_Stored items from a collection_
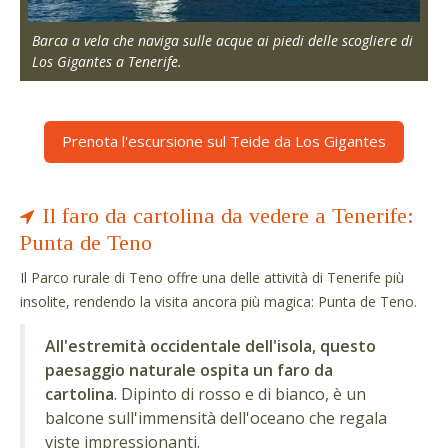
Barca a vela che naviga sulle acque ai piedi delle scogliere di
Los Gigantes a Tenerife.
Prenota l'escursione sul Teide da Los Gigantes
Il faro da cartolina da vedere a Tenerife:
Punta de Teno
Il Parco rurale di Teno offre una delle attività di Tenerife più
insolite, rendendo la visita ancora più magica: Punta de Teno.
All'estremità occidentale dell'isola, questo
paesaggio naturale ospita un faro da
cartolina
. Dipinto di rosso e di bianco, è un
balcone sull'immensità dell'oceano che regala
viste impressionanti.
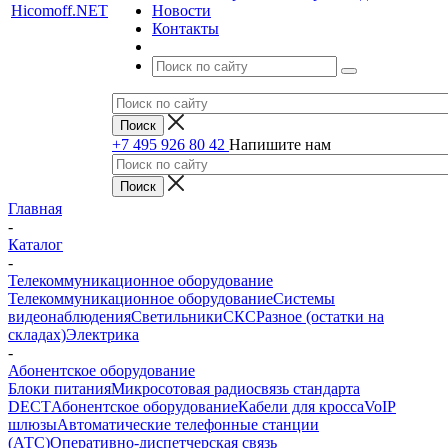
Новости
Контакты
+7 495 926 80 42
Напишите нам
Главная
-
Каталог
-
Телекоммуникационное оборудование
Телекоммуникационное оборудование
Системы
видеонаблюдения
Светильники
СКС
Разное (остатки на
складах)
Электрика
-
Абонентское оборудование
Блоки питания
Микросотовая радиосвязь стандарта
DECT
Абонентское оборудование
Кабели для кросса
VoIP
шлюзы
Автоматические телефонные станции
(АТС)
Оперативно-диспетчерская связь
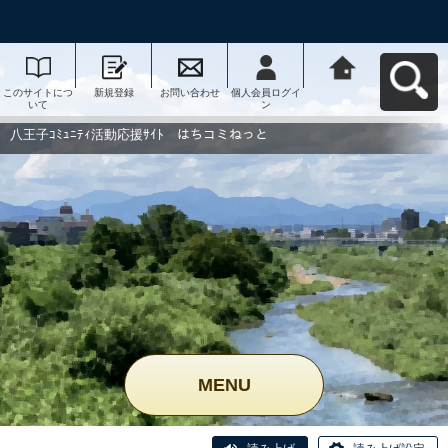
このサイトにつ
新規登録
お問い合わせ
個人会員ログイ
八王子ｺﾐｭﾆﾃｨ活
いて
ン
動応援ｻｲﾄ はち
コミねっとへ戻
る
八王子ｺﾐｭﾆﾃｨ活動応援ｻｲﾄ はちコミねっと
MENU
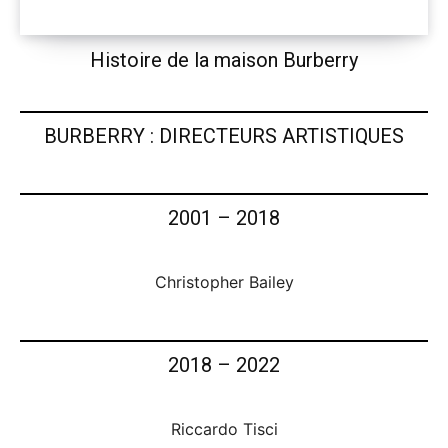
Histoire de la maison Burberry
BURBERRY : DIRECTEURS ARTISTIQUES
2001 – 2018
Christopher Bailey
2018 – 2022
Riccardo Tisci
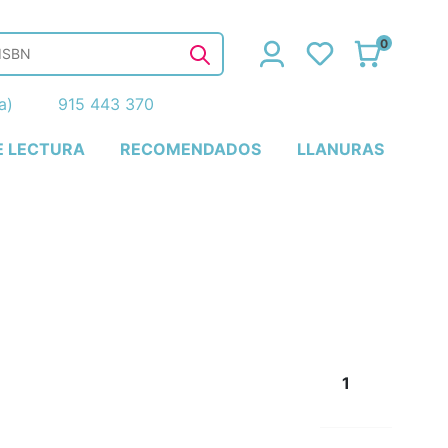
0
ña)
915 443 370
E LECTURA
RECOMENDADOS
LLANURAS
1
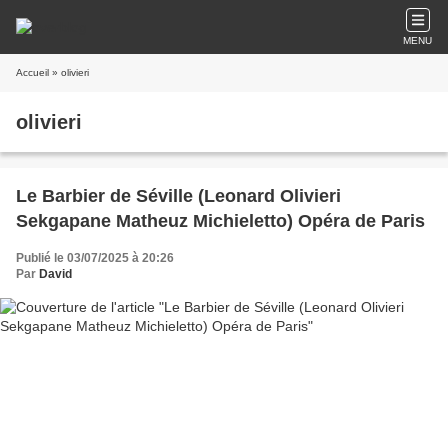
MENU
Accueil
» olivieri
olivieri
Le Barbier de Séville (Leonard Olivieri
Sekgapane Matheuz Michieletto) Opéra de Paris
Publié le 03/07/2025 à 20:26
Par
David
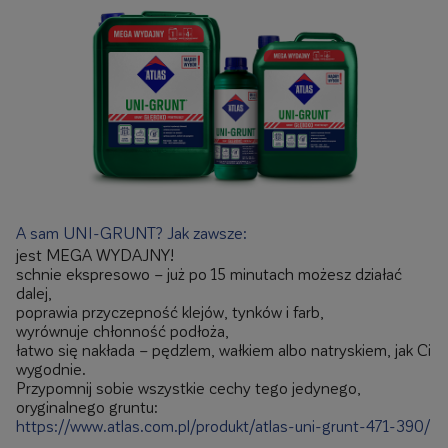
A sam UNI-GRUNT? Jak zawsze:
jest MEGA WYDAJNY!
schnie ekspresowo – już po 15 minutach możesz działać
dalej,
poprawia przyczepność klejów, tynków i farb,
wyrównuje chłonność podłoża,
łatwo się nakłada – pędzlem, wałkiem albo natryskiem, jak Ci
wygodnie.
Przypomnij sobie wszystkie cechy tego jedynego,
oryginalnego gruntu:
https://www.atlas.com.pl/produkt/atlas-uni-grunt-471-390/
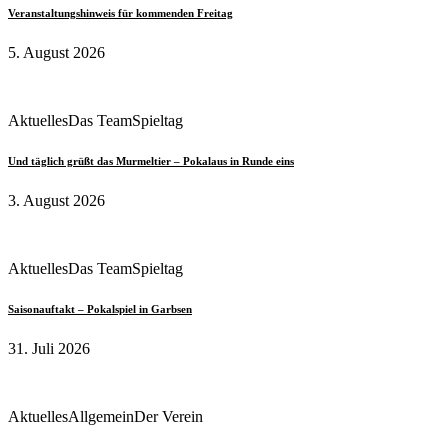
Veranstaltungshinweis für kommenden Freitag
5. August 2026
Aktuelles
Das Team
Spieltag
Und täglich grüßt das Murmeltier – Pokalaus in Runde eins
3. August 2026
Aktuelles
Das Team
Spieltag
Saisonauftakt – Pokalspiel in Garbsen
31. Juli 2026
Aktuelles
Allgemein
Der Verein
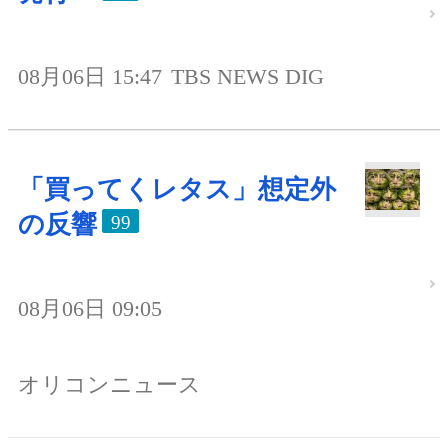
08月06日 15:47
TBS NEWS DIG
「買ってくレタス」想定外
の反響
99
08月06日 09:05
オリコンニュース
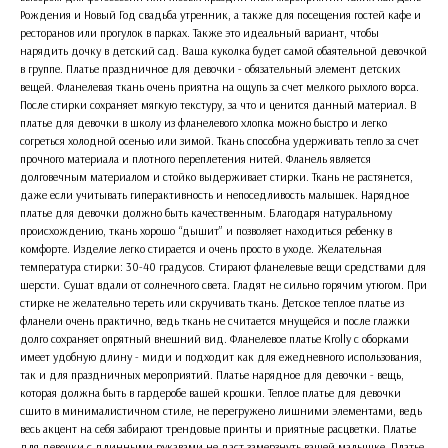
Рождения и Новый Год свадьба утренник, а также для посещения гостей кафе и
ресторанов или прогулок в парках. Также это идеальный вариант, чтобы
нарядить дочку в детский сад. Ваша куколка будет самой обаятельной девочкой
в группе. Платье праздничное для девочки - обязательный элемент детских
вещей. Фланелевая ткань очень приятна на ощупь за счет мелкого рыхлого ворса.
После стирки сохраняет мягкую текстуру, за что и ценится данный материал. В
платье для девочки в школу из фланелевого хлопка можно быстро и легко
согреться холодной осенью или зимой. Ткань способна удерживать тепло за счет
прочного материала и плотного переплетения нитей. Фланель является
долговечным материалом и стойко выдерживает стирки. Ткань не растянется,
даже если учитывать гиперактивность и непоседливость малышек. Нарядное
платье для девочки должно быть качественным. Благодаря натуральному
происхождению, ткань хорошо “дышит” и позволяет находиться ребенку в
комфорте. Изделие легко стирается и очень просто в уходе. Желательная
температура стирки: 30-40 градусов. Стирают фланелевые вещи средствами для
шерсти. Сушат вдали от солнечного света. Гладят не сильно горячим утюгом. При
стирке не желательно тереть или скручивать ткань. Детское теплое платье из
фланели очень практично, ведь ткань не считается мнущейся и после глажки
долго сохраняет опрятный внешний вид. Фланелевое платье Krolly с оборками
имеет удобную длину - миди и подходит как для ежедневного использования,
так и для праздничных мероприятий. Платье нарядное для девочки - вещь,
которая должна быть в гардеробе вашей крошки. Теплое платье для девочки
сшито в минималистичном стиле, не перегружено лишними элементами, ведь
весь акцент на себя забирают трендовые принты и приятные расцветки. Платье
для девочки с длинными рукавами не даст замерзнуть вашей малышке. Платье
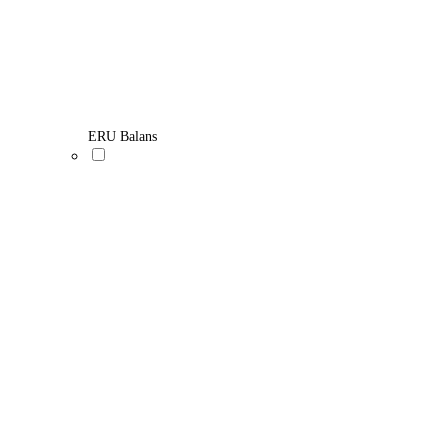
ERU Balans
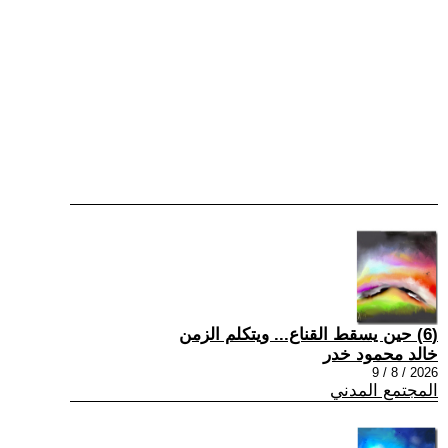
(6) حين يسقط القناع... ويتكلم الزمن
خالد محمود خدر
2026 / 8 / 9
المجتمع المدني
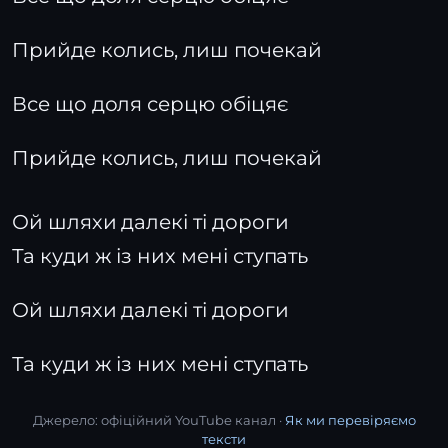
Прийде колись, лиш почекай
Все що доля серцю обіцяє
Прийде колись, лиш почекай
Ой шляхи далекі ті дороги
Та куди ж із них мені ступать
Ой шляхи далекі ті дороги
Та куди ж із них мені ступать
Джерело: офіційний YouTube канал ·
Як ми перевіряємо
тексти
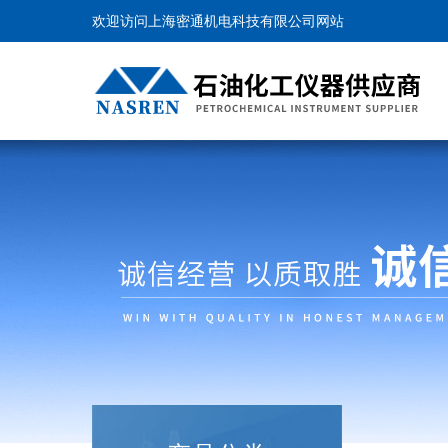
欢迎访问上海密通机电科技有限公司网站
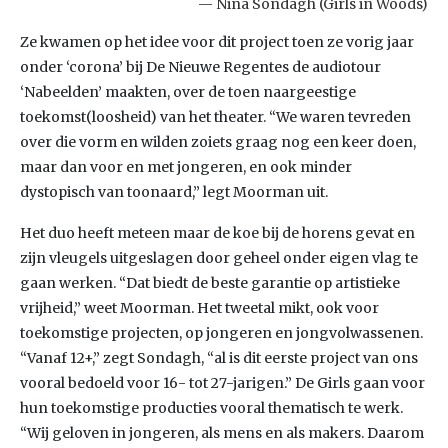
Nina Sondagh (Girls in Woods)
Ze kwamen op het idee voor dit project toen ze vorig jaar
onder ‘corona’ bij De Nieuwe Regentes de audiotour
‘Nabeelden’ maakten, over de toen naargeestige
toekomst(loosheid) van het theater. “We waren tevreden
over die vorm en wilden zoiets graag nog een keer doen,
maar dan voor en met jongeren, en ook minder
dystopisch van toonaard,” legt Moorman uit.
Het duo heeft meteen maar de koe bij de horens gevat en
zijn vleugels uitgeslagen door geheel onder eigen vlag te
gaan werken. “Dat biedt de beste garantie op artistieke
vrijheid,” weet Moorman. Het tweetal mikt, ook voor
toekomstige projecten, op jongeren en jongvolwassenen.
“Vanaf 12+,” zegt Sondagh, “al is dit eerste project van ons
vooral bedoeld voor 16- tot 27-jarigen.” De Girls gaan voor
hun toekomstige producties vooral thematisch te werk.
“Wij geloven in jongeren, als mens en als makers. Daarom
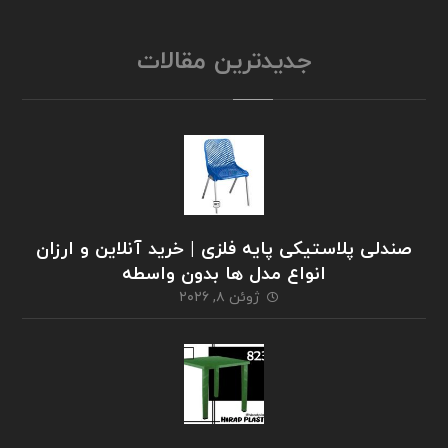
جدیدترین مقالات
صندلی پلاستیکی پایه فلزی | خرید آنلاین و ارزان
انواع مدل ها بدون واسطه
ژوئن ۸, ۲۰۲۶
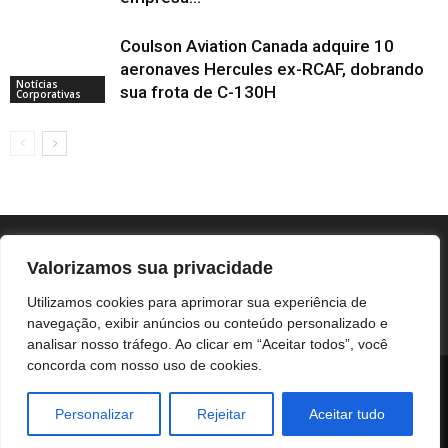
Coulson Aviation Canada adquire 10
aeronaves Hercules ex-RCAF, dobrando
Notícias
sua frota de C-130H
Corporativas
Valorizamos sua privacidade
Utilizamos cookies para aprimorar sua experiência de
navegação, exibir anúncios ou conteúdo personalizado e
analisar nosso tráfego. Ao clicar em “Aceitar todos”, você
concorda com nosso uso de cookies.
BOTUCATU
REGIÃO
UNESP / HC
COLUNISTAS
NOTÍCIAS CORPORATIVAS
Personalizar
Rejeitar
Aceitar tudo
© Botucatuonline.com - email: redacao@botucatuonline.com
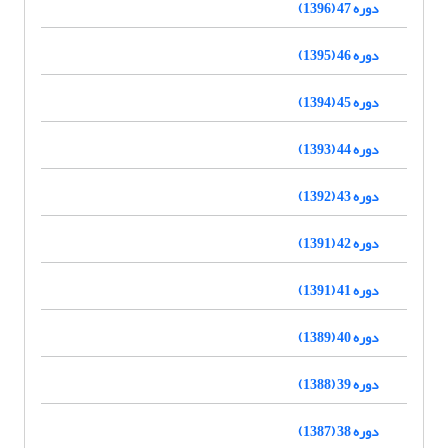
دوره 47 (1396)
دوره 46 (1395)
دوره 45 (1394)
دوره 44 (1393)
دوره 43 (1392)
دوره 42 (1391)
دوره 41 (1391)
دوره 40 (1389)
دوره 39 (1388)
دوره 38 (1387)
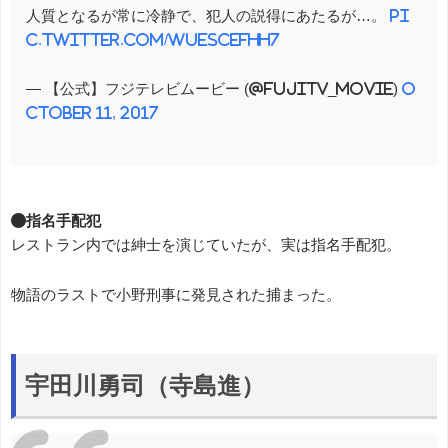
人質となるが常に冷静で、犯人の説得にあたるが…。
pi
c.twitter.com/WueSCefHh7
— 【公式】フジテレビムービー (@fujitv_movie)
O
ctober 11, 2017
●指名手配犯
レストラン内では紳士を演じていたが、実は指名手配犯。
物語のラストで小野刑事に発見された捕まった。
宇田川勇司（寺島進）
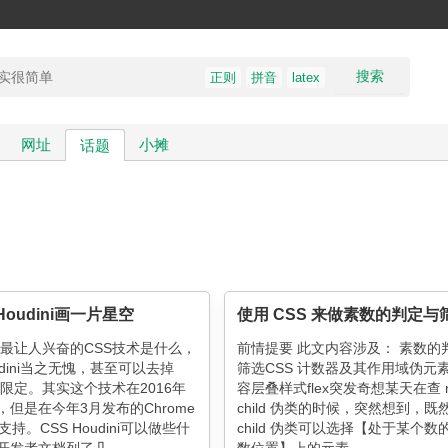
搜索
正则
拼音
latex
网址
小摊
话题
Houdini画一片星空
使用 CSS 来做素数的判定与
18最让人兴奋的CSS技术是什么，
前情提要 此文内容涉及： 素数的
oudini当之无愧，甚至可以去掉
筛选CSS 计数器及其作用域伪元
个限定。其实这个技术在2016年
容层叠样式flex突发奇想某天在查 n
，但是在今年3月发布的Chrome
child 伪类的时候，突然想到，既然 
支持。CSS Houdini可以做些什
child 伪类可以选择【处于某个数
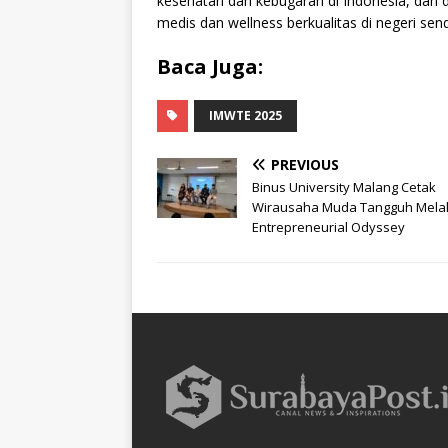
kesehatan dan kebugaran di Indonesia, dan 
medis dan wellness berkualitas di negeri sendiri
Baca Juga:
IMWTE 2025
PREVIOUS
Binus University Malang Cetak
Wirausaha Muda Tangguh Melal
Entrepreneurial Odyssey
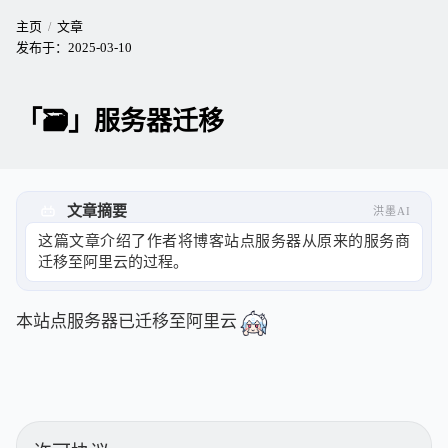
主页
文章
发布于：
2025-03-10
「🗃️」服务器迁移
文章摘要
洪墨AI
这篇文章介绍了作者将博客站点服务器从原来的服务商
迁移至阿里云的过程。
本站点服务器已迁移至阿里云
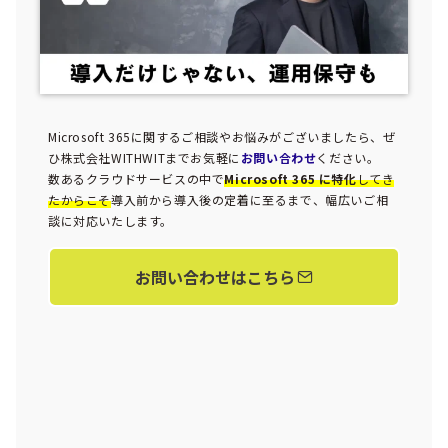
Microsoft 365に関するご相談やお悩みがございましたら、ぜ
ひ株式会社WITHWITまでお気軽に
お問い合わせ
ください。
数あるクラウドサービスの中で
Microsoft 365 に特化
してき
たからこそ
導入前から導入後の定着に至るまで、幅広いご相
談に対応いたします。
お問い合わせはこちら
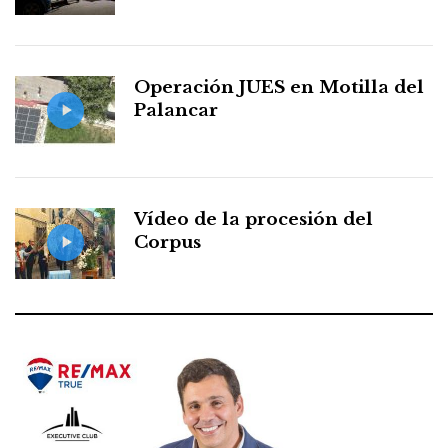
Operación JUES en Motilla del
Palancar
Vídeo de la procesión del
Corpus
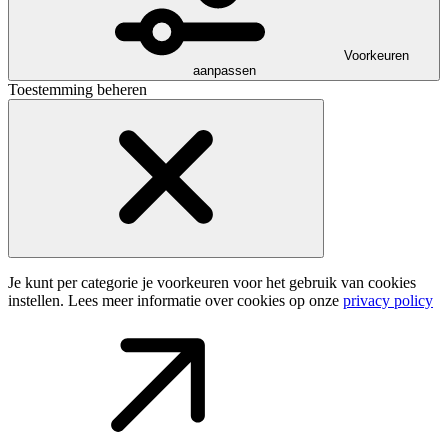
Voorkeuren
aanpassen
Toestemming beheren
Je kunt per categorie je voorkeuren voor het gebruik van cookies
instellen. Lees meer informatie over cookies op onze
privacy policy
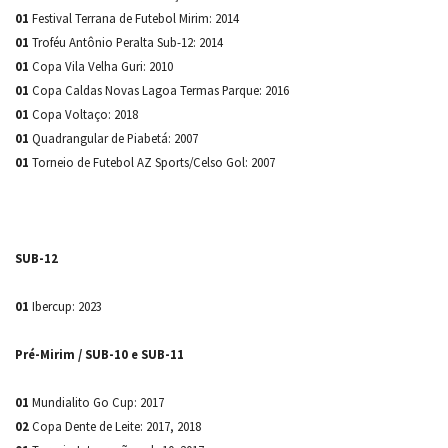
01
Festival Terrana de Futebol Mirim: 2014
01
Troféu Antônio Peralta Sub-12: 2014
01
Copa Vila Velha Guri: 2010
01
Copa Caldas Novas Lagoa Termas Parque: 2016
01
Copa Voltaço: 2018
01
Quadrangular de Piabetá: 2007
01
Torneio de Futebol AZ Sports/Celso Gol: 2007
SUB-12
01
Ibercup: 2023
Pré-Mirim / SUB-10 e SUB-11
01
Mundialito Go Cup: 2017
02
Copa Dente de Leite: 2017, 2018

_EXERCISE OBJECTIVE_
Isolate the lines above that contain the word "toen" and copy them.

_SOLUTION TO THIS EXERCISE_
Ze kwamen op het idee voor dit project toen ze vorig jaar
‘Nabeelden’ maakten, over de toen naargeestige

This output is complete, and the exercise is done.